As Voltaire put it, “le mieux est l’ennemi du bien”: perfect is the enemy of good.
Keep your core PHP and your HTML separate
As you program, you’ll quickly find out that you’ve got at least two different kinds of code going on: code that puts things on the screen, and … everything else. Put everything that isn’t displaying code in a separate file (or files).
Template systems do this for you, and MVC-style frameworks & micro-frameworks go even further, but even if you’re not using them, remember to keep “what it does” separate from “how it looks”.
It’ll be easier to change how your site looks, and much easier to reuse code you wrote. Finding database code half-way through an HTML page is a sure sign that you’re doing it wrong.
Swallow your pride
Don’t be afraid to use other people’s code. Some tasks sound simple on the surface, but turn out to require years of experience and special knowledge (HTML filtering, for example). Find an open-source project that has tackled that problem and use their code. The less code you write, the less you have to maintain and document, and the easier your code is to understand. Just make
sure you keep an eye on the projects you use and make sure you stay up to date.
Write code that’s clear enough to serve as documentation
Documentation systems have gotten really, really clever in recent years:
you can write special comments to automate testing, or to generate gorgeous (and useful) developer documents, but whether or not you use those tools, add comments sparingly to define stages of processing or any code that’s complex enough to need a second glance. Most especially, whenever you do something weird and froopy, write a comment to say why. You’ll thank yourself later.
Ignore 90% of the database functions in PHP
There’re hundreds of the bloody things! PDO is safe, flexible, and fast.

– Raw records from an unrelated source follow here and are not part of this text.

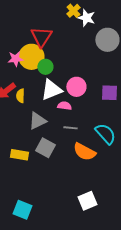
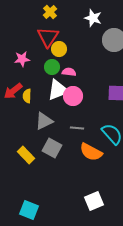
yellow cross: (73, 11) -> (50, 12), moved
yellow circle: (31, 57) -> (59, 49), moved, size x0.6
pink circle: (76, 87) -> (73, 96), moved
pink semicircle: (64, 106) -> (69, 72), moved
yellow rectangle: (19, 155) -> (26, 155), turned 36

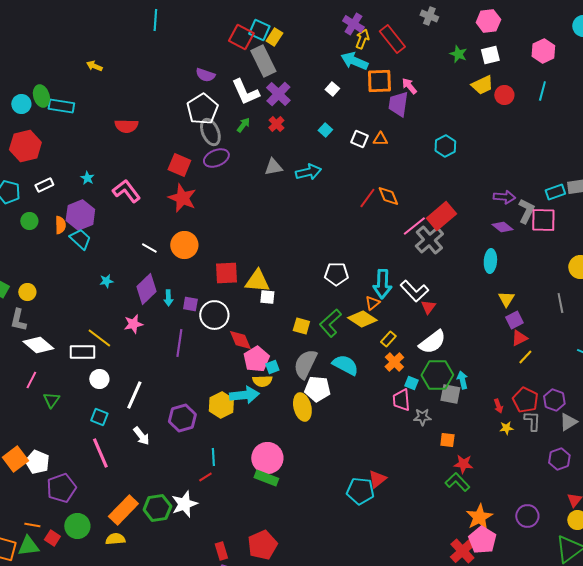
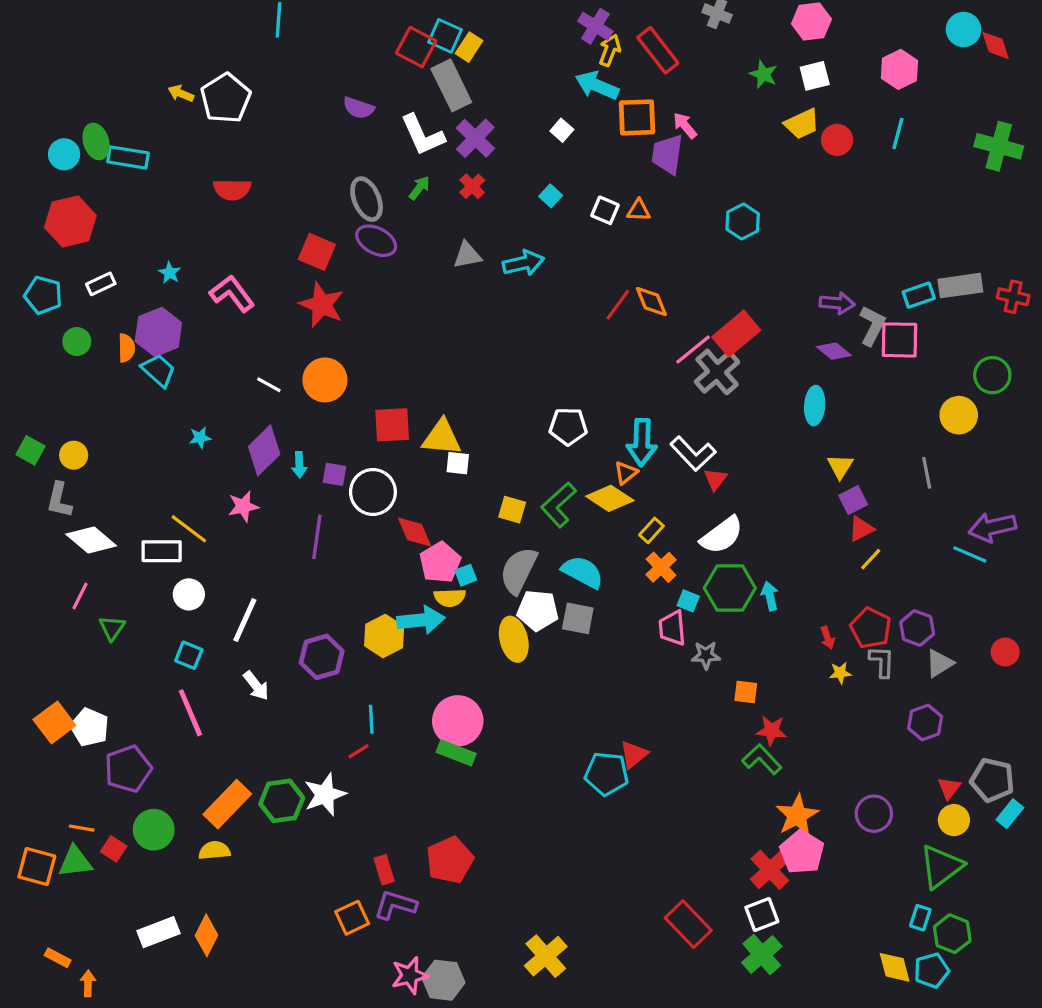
white pentagon: (202, 109) -> (226, 98), moved
purple ellipse: (216, 158) -> (376, 241), turned 50
gray square: (450, 394) -> (578, 618), moved

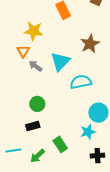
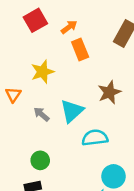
yellow star: (34, 31) -> (42, 72), turned -30
orange triangle: (23, 51) -> (13, 95), moved

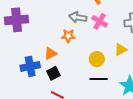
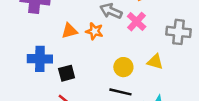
yellow triangle: (121, 50) -> (155, 62), turned 32
orange triangle: (51, 53) -> (69, 31), moved

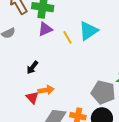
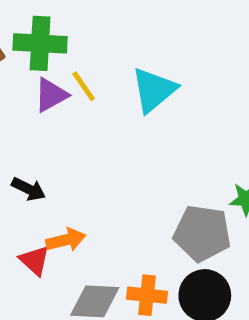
yellow line: (68, 37) -> (84, 86), moved
black arrow: (32, 67) -> (29, 189), turned -96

It probably talks to the database you use, and you only
need to learn it once, not once per database. PDO’s support for prepared statements will make your code tidier, and you get better security as a perk.
Read more…
Learn to code object-oriented PHP
Some people find it hard to wrap their heads around object-oriented programming, but others find it’s actually easier. Learning to code OO can make your code a lot neater and more comprehensible, and it’s definitely worth learning it sooner rather than later. You won’t find many modern PHP projects that don’t make use of OO somehow.
Trust your source control
Don’t leave huge chunks of code commented out. Your old code is all in your source repository, so you can remove it. When you come back to your code later, you won’t be left wondering if you commented it out because you were debugging,
or because it was broken, or useless.